From f787e4e2027583476ca34bd01c8462f6459369bb Mon Sep 17 00:00:00 2001
From: James Taylor <user234683@users.noreply.github.com>
Date: Fri, 31 Jan 2020 20:06:15 -0800
Subject: Give a proper error message for 429 errors These occur when too many
 requests are coming from a Tor exit node. Before, there would be an error
 page with an exception instructing users to report the issue. But this is an
 expected and persistent issue.

---
 youtube/__init__.py      | 12 ++++++++++++
 youtube/channel.py       |  2 ++
 youtube/playlist.py      |  1 +
 youtube/subscriptions.py | 13 ++++++++++---
 youtube/util.py          | 23 +++++++++++++++++++++++
 youtube/watch.py         |  1 +
 6 files changed, 49 insertions(+), 3 deletions(-)

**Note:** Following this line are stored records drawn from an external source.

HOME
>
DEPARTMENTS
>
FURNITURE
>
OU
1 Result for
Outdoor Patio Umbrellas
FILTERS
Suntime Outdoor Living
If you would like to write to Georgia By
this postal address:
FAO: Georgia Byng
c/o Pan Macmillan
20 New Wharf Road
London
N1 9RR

diff --git a/youtube/__init__.py b/youtube/__init__.py
index d8171c0..9e95256 100644
--- a/youtube/__init__.py
+++ b/youtube/__init__.py
@@ -1,6 +1,8 @@
+from youtube import util
 import flask
 import settings
 import traceback
+from sys import exc_info
 yt_app = flask.Flask(__name__)
 yt_app.url_map.strict_slashes = False
 
@@ -34,4 +36,14 @@ def commatize(num):
 
 @yt_app.errorhandler(500)
 def error_page(e):
+    if (exc_info()[0] == util.FetchError
+        and exc_info()[1].code == '429'
+        and settings.route_tor
+    ):
+        error_message = ('Error: Youtube blocked the request because the Tor'
+            ' exit node is overcrowded. Try getting a new exit node by'
+            ' restarting the Tor Browser.')

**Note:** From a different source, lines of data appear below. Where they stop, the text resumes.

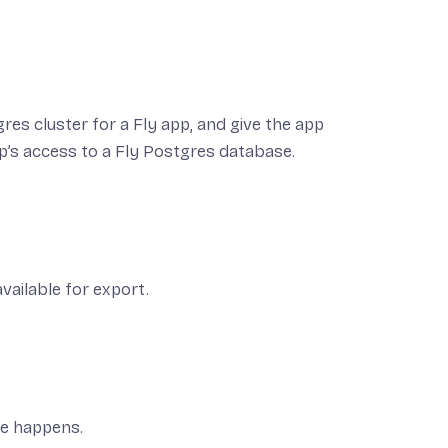
res cluster for a Fly app, and give the app
p’s access to a Fly Postgres database.
vailable for export.
le happens.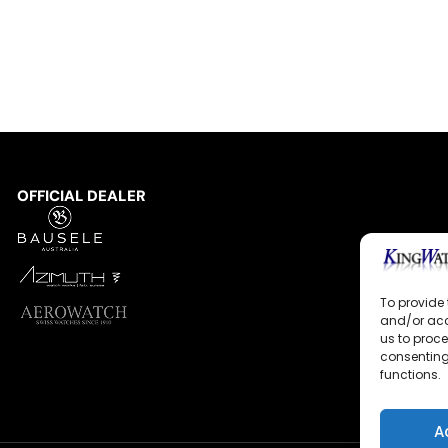
OFFICIAL DEALER
To provide 
and/or acc
us to proce
consenting
functions.
A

+        if exc_info()[1].ip:
+            error_message += ' Exit node IP address: ' + exc_info()[1].ip
+        return flask.render_template('error.html', error_message=error_message), 502
     return flask.render_template('error.html', traceback=traceback.format_exc()), 500
diff --git a/youtube/channel.py b/youtube/channel.py
index 4df82e5..c897a87 100644
--- a/youtube/channel.py
+++ b/youtube/channel.py
@@ -179,6 +179,7 @@ def get_channel_page_general_url(base_url, tab, request, channel_id=None):
             gevent.spawn(get_channel_tab, channel_id, page_number, sort, 'videos', view)
         )
         gevent.joinall(tasks)
+        util.check_gevent_exceptions(*tasks)
         number_of_videos, polymer_json = tasks[0].value, tasks[1].value
     elif tab == 'videos':
         tasks = (
@@ -186,6 +187,7 @@ def get_channel_page_general_url(base_url, tab, request, channel_id=None):
             gevent.spawn(util.fetch_url, base_url + '/videos?pbj=1&view=0', util.desktop_ua + headers_1, debug_name='gen_channel_videos')
         )
         gevent.joinall(tasks)
+        util.check_gevent_exceptions(*tasks)

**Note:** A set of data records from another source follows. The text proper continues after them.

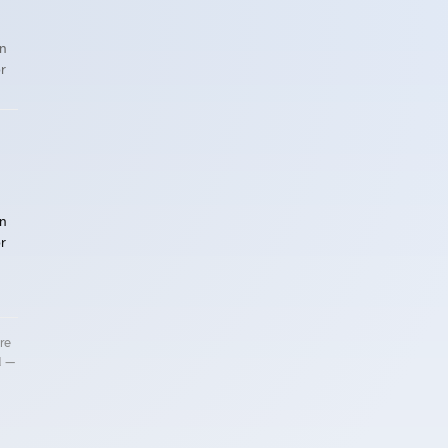
n
r
n
r
re
d —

         number_of_videos, polymer_json = tasks[0].value, tasks[1].value
     elif tab == 'about':
         polymer_json = util.fetch_url(base_url + '/about?pbj=1', util.desktop_ua + headers_1, debug_name='gen_channel_about')
diff --git a/youtube/playlist.py b/youtube/playlist.py
index 3ca235a..91c8d1d 100644
--- a/youtube/playlist.py
+++ b/youtube/playlist.py
@@ -88,6 +88,7 @@ def get_playlist_page():
             gevent.spawn(get_videos, playlist_id, page)
         )
         gevent.joinall(tasks)
+        util.check_gevent_exceptions(*tasks)
         first_page_json, this_page_json = tasks[0].value, tasks[1].value
 
     info = yt_data_extract.extract_playlist_info(this_page_json)
diff --git a/youtube/subscriptions.py b/youtube/subscriptions.py
index 76130f3..c26c79d 100644
--- a/youtube/subscriptions.py
+++ b/youtube/subscriptions.py
@@ -405,7 +405,14 @@ def check_channels_if_necessary(channel_ids):
             checking_channels.add(channel_id)
             check_channels_queue.put(channel_id)
 
-
+def _get_atoma_feed(channel_id):
+    url = 'https://www.youtube.com/feeds/videos.xml?channel_id=' + channel_id
+    try:
+        return util.fetch_url(url).decode('utf-8')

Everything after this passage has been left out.